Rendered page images
§ §

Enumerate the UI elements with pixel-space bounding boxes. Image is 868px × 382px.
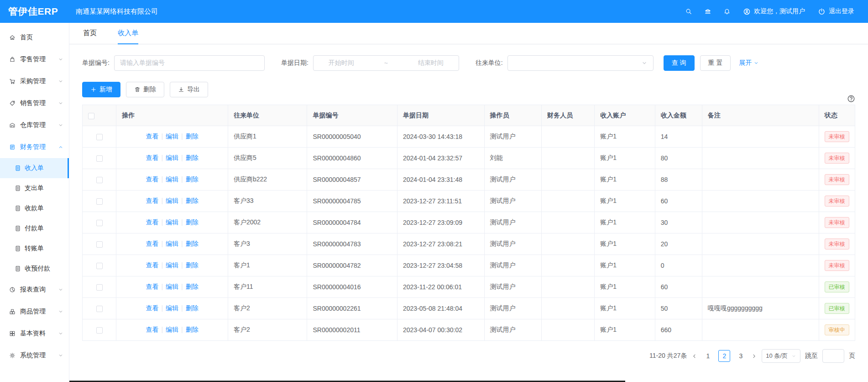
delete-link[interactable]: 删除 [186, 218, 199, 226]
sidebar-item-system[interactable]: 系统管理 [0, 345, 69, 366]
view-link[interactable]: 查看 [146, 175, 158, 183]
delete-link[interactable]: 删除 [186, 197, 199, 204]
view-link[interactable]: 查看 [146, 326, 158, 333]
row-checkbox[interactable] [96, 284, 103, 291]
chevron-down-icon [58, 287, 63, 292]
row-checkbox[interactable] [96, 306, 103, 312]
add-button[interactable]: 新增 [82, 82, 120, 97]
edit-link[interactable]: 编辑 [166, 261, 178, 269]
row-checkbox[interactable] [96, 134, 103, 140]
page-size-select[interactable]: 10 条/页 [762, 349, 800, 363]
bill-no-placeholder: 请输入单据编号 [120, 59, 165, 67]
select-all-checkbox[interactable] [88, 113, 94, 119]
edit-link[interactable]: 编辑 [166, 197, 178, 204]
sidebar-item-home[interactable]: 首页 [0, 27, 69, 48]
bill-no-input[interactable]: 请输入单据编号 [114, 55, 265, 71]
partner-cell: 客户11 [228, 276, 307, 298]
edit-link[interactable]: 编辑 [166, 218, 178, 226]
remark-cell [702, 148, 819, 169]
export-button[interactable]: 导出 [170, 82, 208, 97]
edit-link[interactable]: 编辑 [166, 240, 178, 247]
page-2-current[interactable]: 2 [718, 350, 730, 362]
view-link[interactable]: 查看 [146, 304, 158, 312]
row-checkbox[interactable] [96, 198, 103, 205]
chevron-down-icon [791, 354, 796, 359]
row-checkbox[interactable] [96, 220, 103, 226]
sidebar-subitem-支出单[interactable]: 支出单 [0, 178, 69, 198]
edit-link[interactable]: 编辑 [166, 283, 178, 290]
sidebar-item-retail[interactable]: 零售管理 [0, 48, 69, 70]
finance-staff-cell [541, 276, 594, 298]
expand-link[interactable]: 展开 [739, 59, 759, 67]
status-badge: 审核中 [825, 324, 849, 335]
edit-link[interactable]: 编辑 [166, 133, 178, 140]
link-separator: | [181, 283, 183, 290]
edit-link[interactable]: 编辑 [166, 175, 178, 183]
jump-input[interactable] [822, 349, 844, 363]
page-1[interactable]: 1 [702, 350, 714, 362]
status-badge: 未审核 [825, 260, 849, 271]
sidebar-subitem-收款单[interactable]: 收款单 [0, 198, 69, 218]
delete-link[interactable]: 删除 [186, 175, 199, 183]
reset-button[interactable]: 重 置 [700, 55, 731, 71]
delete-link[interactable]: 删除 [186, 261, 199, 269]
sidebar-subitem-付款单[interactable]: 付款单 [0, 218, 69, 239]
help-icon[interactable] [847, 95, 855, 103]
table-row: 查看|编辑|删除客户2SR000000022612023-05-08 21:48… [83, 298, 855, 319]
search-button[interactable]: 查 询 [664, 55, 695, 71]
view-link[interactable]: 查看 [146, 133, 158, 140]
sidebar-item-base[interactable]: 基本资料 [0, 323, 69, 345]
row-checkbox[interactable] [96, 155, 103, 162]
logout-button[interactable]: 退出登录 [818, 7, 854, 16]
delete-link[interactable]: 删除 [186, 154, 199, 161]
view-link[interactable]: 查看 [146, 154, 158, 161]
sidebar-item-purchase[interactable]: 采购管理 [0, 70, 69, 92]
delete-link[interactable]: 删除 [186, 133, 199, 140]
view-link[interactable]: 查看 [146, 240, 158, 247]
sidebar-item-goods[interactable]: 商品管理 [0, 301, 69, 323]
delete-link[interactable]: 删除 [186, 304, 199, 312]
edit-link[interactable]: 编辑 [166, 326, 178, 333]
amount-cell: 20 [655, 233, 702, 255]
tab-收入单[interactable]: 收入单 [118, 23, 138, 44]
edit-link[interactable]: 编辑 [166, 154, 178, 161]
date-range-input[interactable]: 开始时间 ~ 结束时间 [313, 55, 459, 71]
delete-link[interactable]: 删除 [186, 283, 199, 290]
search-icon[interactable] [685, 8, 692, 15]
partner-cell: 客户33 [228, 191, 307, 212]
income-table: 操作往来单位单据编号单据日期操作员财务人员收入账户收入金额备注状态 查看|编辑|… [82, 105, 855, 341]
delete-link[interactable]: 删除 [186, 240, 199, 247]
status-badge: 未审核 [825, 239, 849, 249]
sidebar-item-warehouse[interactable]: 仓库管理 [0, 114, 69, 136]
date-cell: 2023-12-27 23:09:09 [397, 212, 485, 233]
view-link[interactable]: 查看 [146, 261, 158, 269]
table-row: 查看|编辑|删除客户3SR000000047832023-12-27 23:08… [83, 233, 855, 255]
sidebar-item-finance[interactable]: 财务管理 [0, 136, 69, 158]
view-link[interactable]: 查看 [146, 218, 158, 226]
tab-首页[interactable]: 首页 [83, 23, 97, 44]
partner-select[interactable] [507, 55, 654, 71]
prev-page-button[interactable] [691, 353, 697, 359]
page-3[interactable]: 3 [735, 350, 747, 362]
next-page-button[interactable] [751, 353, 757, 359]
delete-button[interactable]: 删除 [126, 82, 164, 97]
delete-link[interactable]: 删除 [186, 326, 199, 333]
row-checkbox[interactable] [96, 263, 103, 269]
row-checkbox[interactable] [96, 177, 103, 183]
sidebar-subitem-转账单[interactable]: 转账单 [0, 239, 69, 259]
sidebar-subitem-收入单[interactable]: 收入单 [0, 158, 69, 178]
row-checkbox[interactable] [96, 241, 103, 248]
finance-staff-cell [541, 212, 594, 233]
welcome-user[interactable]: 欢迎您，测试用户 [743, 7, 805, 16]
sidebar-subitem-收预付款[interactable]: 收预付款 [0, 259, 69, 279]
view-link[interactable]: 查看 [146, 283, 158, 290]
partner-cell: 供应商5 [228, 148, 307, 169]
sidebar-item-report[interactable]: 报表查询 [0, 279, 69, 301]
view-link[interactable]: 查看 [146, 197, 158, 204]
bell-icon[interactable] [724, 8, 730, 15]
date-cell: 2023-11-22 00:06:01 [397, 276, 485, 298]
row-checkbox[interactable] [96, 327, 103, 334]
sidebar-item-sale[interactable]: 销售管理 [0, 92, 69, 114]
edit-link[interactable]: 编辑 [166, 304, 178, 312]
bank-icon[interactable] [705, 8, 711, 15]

§ §

▶ _TASK TO CARRY OUT_
The records above should be duplicated exactly, with none of their pictures kept.

▶ _SOLUTION_
Enumerate the UI elements with pixel-space bounding boxes. Image is 868px × 382px.
delete-link[interactable]: 删除 [186, 218, 199, 226]
sidebar-item-system[interactable]: 系统管理 [0, 345, 69, 366]
view-link[interactable]: 查看 [146, 175, 158, 183]
delete-link[interactable]: 删除 [186, 197, 199, 204]
view-link[interactable]: 查看 [146, 326, 158, 333]
row-checkbox[interactable] [96, 284, 103, 291]
chevron-down-icon [58, 287, 63, 292]
row-checkbox[interactable] [96, 306, 103, 312]
add-button[interactable]: 新增 [82, 82, 120, 97]
edit-link[interactable]: 编辑 [166, 261, 178, 269]
row-checkbox[interactable] [96, 134, 103, 140]
page-size-select[interactable]: 10 条/页 [762, 349, 800, 363]
bill-no-placeholder: 请输入单据编号 [120, 59, 165, 67]
select-all-checkbox[interactable] [88, 113, 94, 119]
edit-link[interactable]: 编辑 [166, 197, 178, 204]
sidebar-item-home[interactable]: 首页 [0, 27, 69, 48]
bill-no-input[interactable]: 请输入单据编号 [114, 55, 265, 71]
partner-cell: 客户11 [228, 276, 307, 298]
edit-link[interactable]: 编辑 [166, 218, 178, 226]
remark-cell [702, 148, 819, 169]
export-button[interactable]: 导出 [170, 82, 208, 97]
edit-link[interactable]: 编辑 [166, 240, 178, 247]
page-2-current[interactable]: 2 [718, 350, 730, 362]
view-link[interactable]: 查看 [146, 304, 158, 312]
row-checkbox[interactable] [96, 198, 103, 205]
chevron-down-icon [791, 354, 796, 359]
row-checkbox[interactable] [96, 220, 103, 226]
sidebar-subitem-支出单[interactable]: 支出单 [0, 178, 69, 198]
edit-link[interactable]: 编辑 [166, 283, 178, 290]
sidebar-item-retail[interactable]: 零售管理 [0, 48, 69, 70]
finance-staff-cell [541, 276, 594, 298]
expand-link[interactable]: 展开 [739, 59, 759, 67]
status-badge: 审核中 [825, 324, 849, 335]
edit-link[interactable]: 编辑 [166, 133, 178, 140]
link-separator: | [181, 283, 183, 290]
edit-link[interactable]: 编辑 [166, 175, 178, 183]
jump-input[interactable] [822, 349, 844, 363]
page-1[interactable]: 1 [702, 350, 714, 362]
status-badge: 未审核 [825, 260, 849, 271]
sidebar-subitem-收款单[interactable]: 收款单 [0, 198, 69, 218]
delete-link[interactable]: 删除 [186, 175, 199, 183]
reset-button[interactable]: 重 置 [700, 55, 731, 71]
delete-link[interactable]: 删除 [186, 261, 199, 269]
sidebar-subitem-付款单[interactable]: 付款单 [0, 218, 69, 239]
help-icon[interactable] [847, 95, 855, 103]
table-row: 查看|编辑|删除客户2SR000000022612023-05-08 21:48… [83, 298, 855, 319]
search-button[interactable]: 查 询 [664, 55, 695, 71]
view-link[interactable]: 查看 [146, 133, 158, 140]
sidebar-item-base[interactable]: 基本资料 [0, 323, 69, 345]
row-checkbox[interactable] [96, 155, 103, 162]
logout-button[interactable]: 退出登录 [818, 7, 854, 16]
delete-link[interactable]: 删除 [186, 154, 199, 161]
view-link[interactable]: 查看 [146, 154, 158, 161]
sidebar-item-purchase[interactable]: 采购管理 [0, 70, 69, 92]
delete-link[interactable]: 删除 [186, 133, 199, 140]
view-link[interactable]: 查看 [146, 240, 158, 247]
sidebar-item-goods[interactable]: 商品管理 [0, 301, 69, 323]
delete-link[interactable]: 删除 [186, 304, 199, 312]
edit-link[interactable]: 编辑 [166, 326, 178, 333]
amount-cell: 20 [655, 233, 702, 255]
tab-收入单[interactable]: 收入单 [118, 23, 138, 44]
edit-link[interactable]: 编辑 [166, 154, 178, 161]
date-range-input[interactable]: 开始时间 ~ 结束时间 [313, 55, 459, 71]
delete-link[interactable]: 删除 [186, 283, 199, 290]
search-icon[interactable] [685, 8, 692, 15]
partner-cell: 客户33 [228, 191, 307, 212]
income-table: 操作往来单位单据编号单据日期操作员财务人员收入账户收入金额备注状态 查看|编辑|… [82, 105, 855, 341]
delete-link[interactable]: 删除 [186, 240, 199, 247]
status-badge: 未审核 [825, 239, 849, 249]
sidebar-item-warehouse[interactable]: 仓库管理 [0, 114, 69, 136]
date-cell: 2023-12-27 23:09:09 [397, 212, 485, 233]
view-link[interactable]: 查看 [146, 261, 158, 269]
table-row: 查看|编辑|删除客户3SR000000047832023-12-27 23:08… [83, 233, 855, 255]
sidebar-item-finance[interactable]: 财务管理 [0, 136, 69, 158]
view-link[interactable]: 查看 [146, 218, 158, 226]
tab-首页[interactable]: 首页 [83, 23, 97, 44]
partner-select[interactable] [507, 55, 654, 71]
prev-page-button[interactable] [691, 353, 697, 359]
page-3[interactable]: 3 [735, 350, 747, 362]
next-page-button[interactable] [751, 353, 757, 359]
delete-button[interactable]: 删除 [126, 82, 164, 97]
delete-link[interactable]: 删除 [186, 326, 199, 333]
row-checkbox[interactable] [96, 263, 103, 269]
row-checkbox[interactable] [96, 177, 103, 183]
sidebar-subitem-转账单[interactable]: 转账单 [0, 239, 69, 259]
sidebar-subitem-收入单[interactable]: 收入单 [0, 158, 69, 178]
row-checkbox[interactable] [96, 241, 103, 248]
finance-staff-cell [541, 212, 594, 233]
welcome-user[interactable]: 欢迎您，测试用户 [743, 7, 805, 16]
sidebar-subitem-收预付款[interactable]: 收预付款 [0, 259, 69, 279]
view-link[interactable]: 查看 [146, 283, 158, 290]
partner-cell: 供应商5 [228, 148, 307, 169]
sidebar-item-report[interactable]: 报表查询 [0, 279, 69, 301]
view-link[interactable]: 查看 [146, 197, 158, 204]
bell-icon[interactable] [724, 8, 730, 15]
date-cell: 2023-11-22 00:06:01 [397, 276, 485, 298]
row-checkbox[interactable] [96, 327, 103, 334]
sidebar-item-sale[interactable]: 销售管理 [0, 92, 69, 114]
edit-link[interactable]: 编辑 [166, 304, 178, 312]
bank-icon[interactable] [705, 8, 711, 15]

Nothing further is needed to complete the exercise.